_Try it_
Report each line from the records where the string "halal" turns up.

_Listed records_
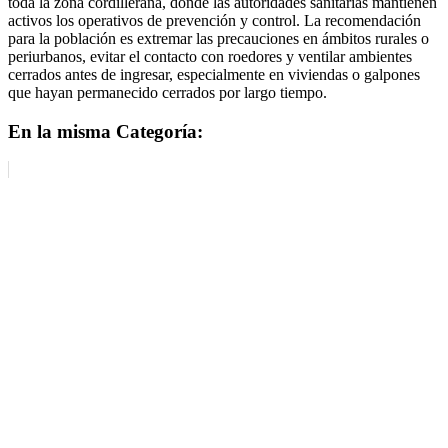
toda la zona cordillerana, donde las autoridades sanitarias mantienen
activos los operativos de prevención y control. La recomendación
para la población es extremar las precauciones en ámbitos rurales o
periurbanos, evitar el contacto con roedores y ventilar ambientes
cerrados antes de ingresar, especialmente en viviendas o galpones
que hayan permanecido cerrados por largo tiempo.
En la misma Categoría:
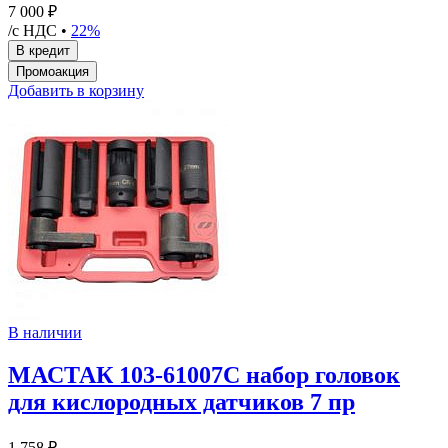
7 000 ₽
/с НДС •
22%
Добавить в корзину
В наличии
МАСТАК 103-61007C набор головок
для кислородных датчиков 7 пр
1 758 ₽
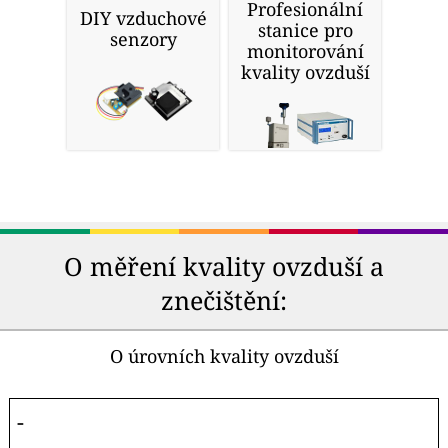
Profesionální
DIY vzduchové
stanice pro
senzory
monitorování
kvality ovzduší
O měření kvality ovzduší a
znečištění:
O úrovních kvality ovzduší
-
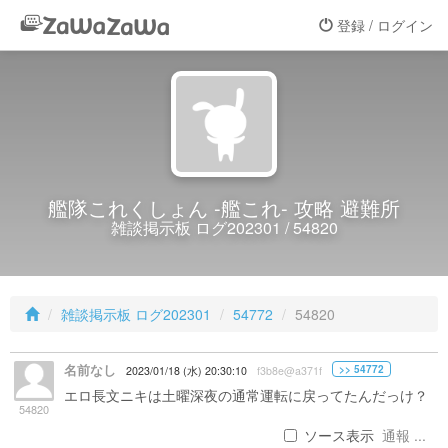
登録 / ログイン
艦隊これくしょん -艦これ- 攻略 避難所
雑談掲示板 ログ202301 / 54820
雑談掲示板 ログ202301
54772
54820
名前なし
>> 54772
2023/01/18 (水) 20:30:10
f3b8e@a371f
エロ長文ニキは土曜深夜の通常運転に戻ってたんだっけ？
54820
ソース表示
通報 ...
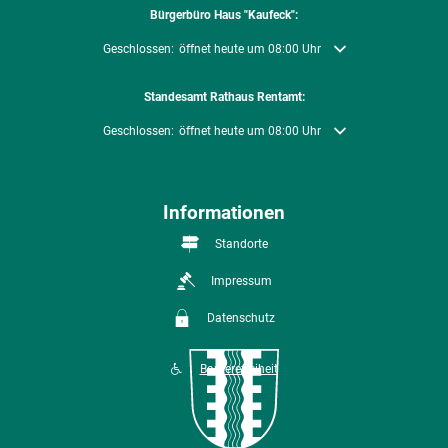
Bürgerbüro Haus "Kaufeck":
Klicken, um weitere Öffnungs- oder Schließzeiten auszublenden
Geschlossen:
öffnet heute um 08:00 Uhr
Standesamt Rathaus Rentamt:
Klicken, um weitere Öffnungs- oder Schließzeiten auszublenden
Geschlossen:
öffnet heute um 08:00 Uhr
Informationen
Standorte
Impressum
Datenschutz
Barrierefreiheit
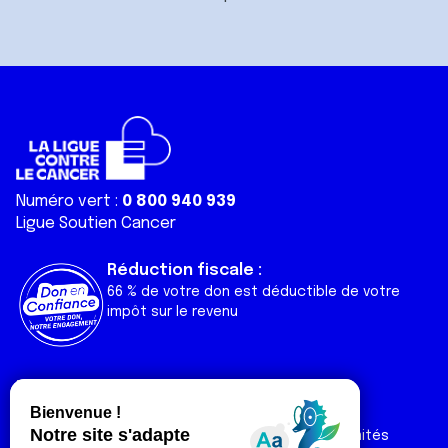
Numéro vert :
0 800 940 939
Ligue Soutien Cancer
Réduction fiscale :
66 % de votre don est déductible de votre
impôt sur le revenu
Liens utiles
Espaces
Nos actualités
Forum
Nos publications
Espace Ligue & comités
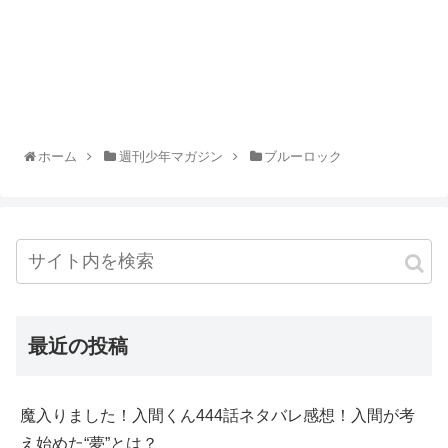
ホーム
週刊少年マガジン
ブルーロック
最近の投稿
魔入りました！入間くん444話ネタバレ感想！入間が考
え始めた“夢”とは？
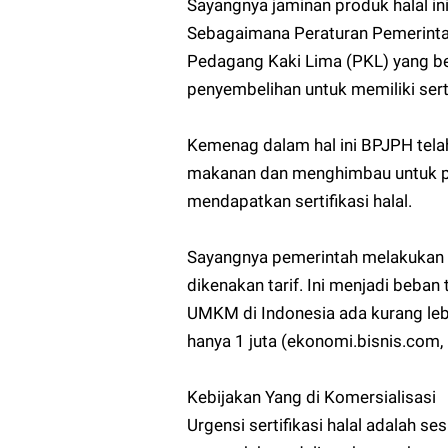
Sayangnya jaminan produk halal ini
Sebagaimana Peraturan Pemerint
Pedagang Kaki Lima (PKL) yang b
penyembelihan untuk memiliki sert
Kemenag dalam hal ini BPJPH telah
makanan dan menghimbau untuk p
mendapatkan sertifikasi halal.
Sayangnya pemerintah melakukan pe
dikenakan tarif. Ini menjadi beba
UMKM di Indonesia ada kurang lebi
hanya 1 juta (ekonomi.bisnis.com,
Kebijakan Yang di Komersialisasi
Urgensi sertifikasi halal adalah s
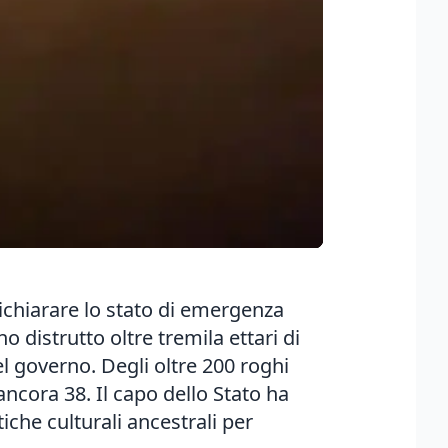
ichiarare lo stato di emergenza
 distrutto oltre tremila ettari di
el governo. Degli oltre 200 roghi
ancora 38. Il capo dello Stato ha
iche culturali ancestrali per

_Answer to this exercise_
Sayangnya jaminan produk halal ini
mendapatkan sertifikasi halal.
Urgensi sertifikasi halal adalah s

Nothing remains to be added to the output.